## Task instructions
Carry none of the pictures over; write out the complete data exactly.

(Saved entries)
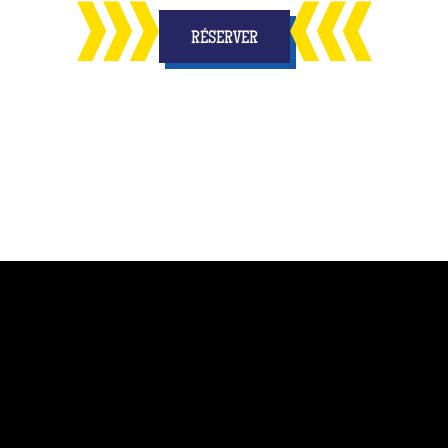
RÉSERVER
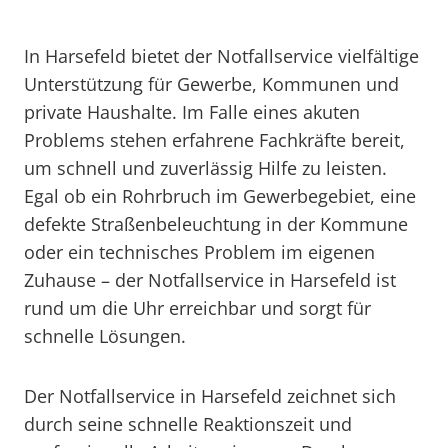
In Harsefeld bietet der Notfallservice vielfältige
Unterstützung für Gewerbe, Kommunen und
private Haushalte. Im Falle eines akuten
Problems stehen erfahrene Fachkräfte bereit,
um schnell und zuverlässig Hilfe zu leisten.
Egal ob ein Rohrbruch im Gewerbegebiet, eine
defekte Straßenbeleuchtung in der Kommune
oder ein technisches Problem im eigenen
Zuhause – der Notfallservice in Harsefeld ist
rund um die Uhr erreichbar und sorgt für
schnelle Lösungen.
Der Notfallservice in Harsefeld zeichnet sich
durch seine schnelle Reaktionszeit und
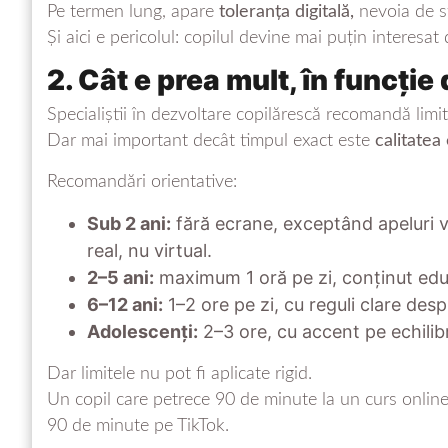
Pe termen lung, apare
toleranța digitală,
nevoia de st
Și aici e pericolul: copilul devine mai puțin interesat 
2. Cât e prea mult, în funcție
Specialiștii în dezvoltare copilărescă recomandă limit
Dar mai important decât timpul exact este
calitatea
Recomandări orientative:
Sub 2 ani:
fără ecrane, exceptând apeluri v
real, nu virtual.
2–5 ani:
maximum 1 oră pe zi, conținut educ
6–12 ani:
1–2 ore pe zi, cu reguli clare desp
Adolescenți:
2–3 ore, cu accent pe echilibru
Dar limitele nu pot fi aplicate rigid.
Un copil care petrece 90 de minute la un curs online 
90 de minute pe TikTok.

## The answer
RÉSERVER
In Harsefeld bietet der Notfallservice vielfältige
Unterstützung für Gewerbe, Kommunen und
private Haushalte. Im Falle eines akuten
Problems stehen erfahrene Fachkräfte bereit,
um schnell und zuverlässig Hilfe zu leisten.
Egal ob ein Rohrbruch im Gewerbegebiet, eine
defekte Straßenbeleuchtung in der Kommune
oder ein technisches Problem im eigenen
Zuhause – der Notfallservice in Harsefeld ist
rund um die Uhr erreichbar und sorgt für
schnelle Lösungen.
Der Notfallservice in Harsefeld zeichnet sich
durch seine schnelle Reaktionszeit und
Pe termen lung, apare
toleranța digitală,
nevoia de st
Și aici e pericolul: copilul devine mai puțin interesat 
2. Cât e prea mult, în funcție
Specialiștii în dezvoltare copilărescă recomandă limit
Dar mai important decât timpul exact este
calitatea
Recomandări orientative:
Sub 2 ani:
fără ecrane, exceptând apeluri v
real, nu virtual.
2–5 ani:
maximum 1 oră pe zi, conținut educ
6–12 ani:
1–2 ore pe zi, cu reguli clare desp
Adolescenți:
2–3 ore, cu accent pe echilibru
Dar limitele nu pot fi aplicate rigid.
Un copil care petrece 90 de minute la un curs online 
90 de minute pe TikTok.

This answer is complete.